- Born: 7 October 1982 Bodø Municipality
- Alma mater: William Esper Studio ;
- Occupation: Actor
- Spouse(s): Frank Kjosås
- Awards: The Hedda Award for Best Actress (2015); Haugesund Walk of Fame (2022) ;

= Marie Blokhus =

Norwegian actress (born 1982)

Marie Liland Blokhus (born 7 October 1982) is a Norwegian actress. For her stage work she has won one Hedda Award.

==Career==
Blokhus was born in Bodø and grew up in the Tverlandet area. She took her acting education at the Oslo National Academy of the Arts, whence she graduated in 2010. She was employed at Det Norske Teatret, and received a Hedda Award nomination in 2013. She won her first Hedda Award in 2015, as best female lead in the screenplay Fugletribunalet.
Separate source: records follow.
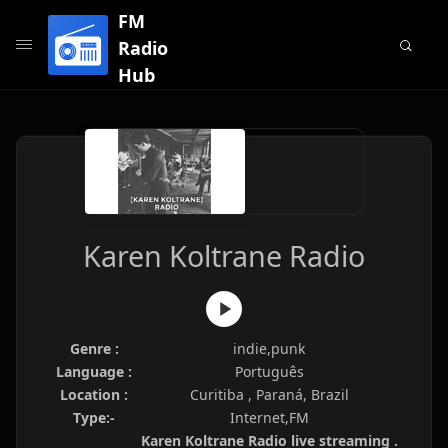
FM
Radio
Hub
Karen Koltrane Radio
Genre :
indie,punk
Language :
Português
Location :
Curitiba , Paraná, Brazil
Type:-
Internet,FM
Karen Koltrane Radio live streaming .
In 2019 she made her debut as a stage instructor, directing Lucy Kirkwood's Våre barn at Den Nationale Scene. Blokhus then co-wrote and directed Werther, based on The Sorrows of Young Werther, at Det Norske Teatret.

Her film credits include Chasing the Wind (2013), Oskars Amerika (2017), The 12th Man (2017) as well as the racing films Børning (2014), Børning 2 (2016) and Børning 3 (2020). Blokhus received two Amanda Award nominations for Jag etter vind, both as newcomer of the year and best female lead.

Her longest-lasting television role was in the sitcom Side om side from 2013 to 2016.

==Personal life==
Blokhus was married to actor Frank Kjosås from 2011 to 2016. After that she started a relationship with actor Anders Baasmo Christiansen.